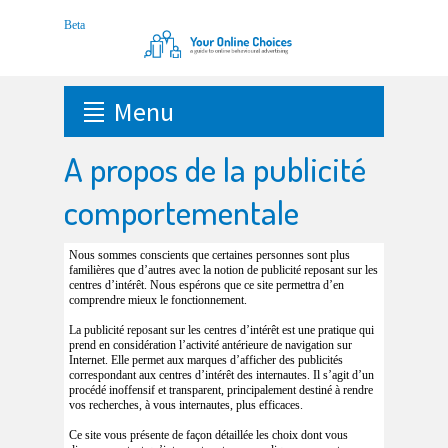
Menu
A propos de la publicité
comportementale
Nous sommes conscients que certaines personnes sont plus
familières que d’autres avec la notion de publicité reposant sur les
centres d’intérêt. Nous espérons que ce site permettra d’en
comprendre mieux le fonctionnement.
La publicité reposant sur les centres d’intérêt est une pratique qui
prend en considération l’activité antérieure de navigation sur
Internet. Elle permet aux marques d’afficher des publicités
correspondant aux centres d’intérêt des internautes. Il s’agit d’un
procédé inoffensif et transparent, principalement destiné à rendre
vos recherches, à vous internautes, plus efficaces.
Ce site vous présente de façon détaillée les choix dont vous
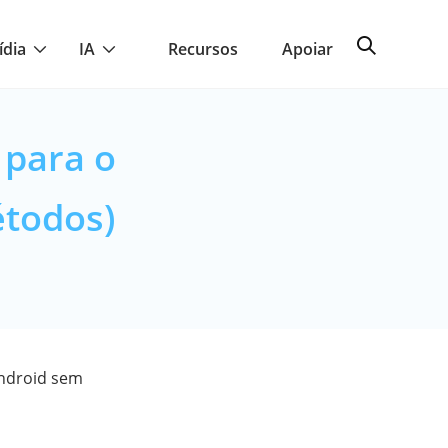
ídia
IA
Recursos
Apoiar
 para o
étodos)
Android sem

-- -- --

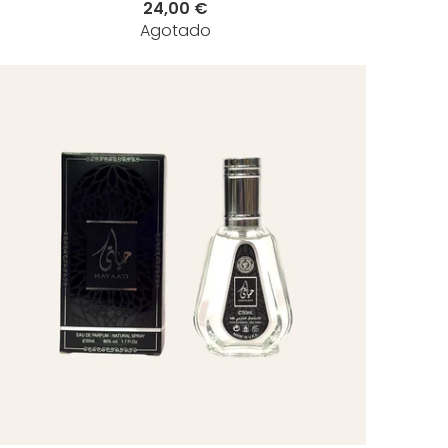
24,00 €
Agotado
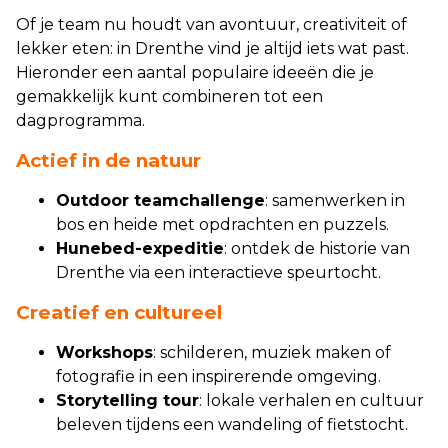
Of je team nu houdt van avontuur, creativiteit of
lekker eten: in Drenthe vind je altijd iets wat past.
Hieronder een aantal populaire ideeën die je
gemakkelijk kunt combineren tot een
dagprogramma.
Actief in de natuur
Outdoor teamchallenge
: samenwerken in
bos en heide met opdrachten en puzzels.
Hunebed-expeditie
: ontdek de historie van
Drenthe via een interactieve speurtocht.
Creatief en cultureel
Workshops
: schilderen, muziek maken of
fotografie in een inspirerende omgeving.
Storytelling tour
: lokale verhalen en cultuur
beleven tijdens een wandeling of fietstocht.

-- -- --

▶ **Exercise aim**
In the listing above, find the line containing "Drenthe via een interactieve speurtocht." and the line containing "beleven tijdens een wandeling of fietstocht.", then repeat those two lines and everything between them exactly.

▶ **Written solution**
Drenthe via een interactieve speurtocht.
Creatief en cultureel
Workshops
: schilderen, muziek maken of
fotografie in een inspirerende omgeving.
Storytelling tour
: lokale verhalen en cultuur
beleven tijdens een wandeling of fietstocht.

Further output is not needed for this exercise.